[DATA FOR THIS EXERCISE Boundary: Start]

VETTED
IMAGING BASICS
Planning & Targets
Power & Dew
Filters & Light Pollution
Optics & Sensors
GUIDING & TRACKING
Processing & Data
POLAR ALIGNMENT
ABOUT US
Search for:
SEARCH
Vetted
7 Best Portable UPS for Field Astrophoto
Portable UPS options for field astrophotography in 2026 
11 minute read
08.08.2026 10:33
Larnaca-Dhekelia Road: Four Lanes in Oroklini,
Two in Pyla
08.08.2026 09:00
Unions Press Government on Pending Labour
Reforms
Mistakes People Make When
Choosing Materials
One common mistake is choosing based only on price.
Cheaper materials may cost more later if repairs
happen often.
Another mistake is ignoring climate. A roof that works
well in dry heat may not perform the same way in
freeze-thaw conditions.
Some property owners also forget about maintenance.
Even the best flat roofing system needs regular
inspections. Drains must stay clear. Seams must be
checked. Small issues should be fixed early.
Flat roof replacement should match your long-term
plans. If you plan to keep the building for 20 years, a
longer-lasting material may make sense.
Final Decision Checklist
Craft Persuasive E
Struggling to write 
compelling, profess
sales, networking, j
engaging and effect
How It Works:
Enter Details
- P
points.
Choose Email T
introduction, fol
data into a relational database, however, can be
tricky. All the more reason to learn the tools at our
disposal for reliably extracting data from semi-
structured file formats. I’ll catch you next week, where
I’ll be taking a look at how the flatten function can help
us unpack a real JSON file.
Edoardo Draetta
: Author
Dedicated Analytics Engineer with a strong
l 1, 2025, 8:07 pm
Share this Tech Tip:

[DATA FOR THIS EXERCISE Boundary: End]

- **TASK TO COMPLETE**:
Which lines in the records above contain the string "file"? Copy them.

- **OUTPUT OF THE TASK**:
structured file formats. I’ll catch you next week, where
us unpack a real JSON file.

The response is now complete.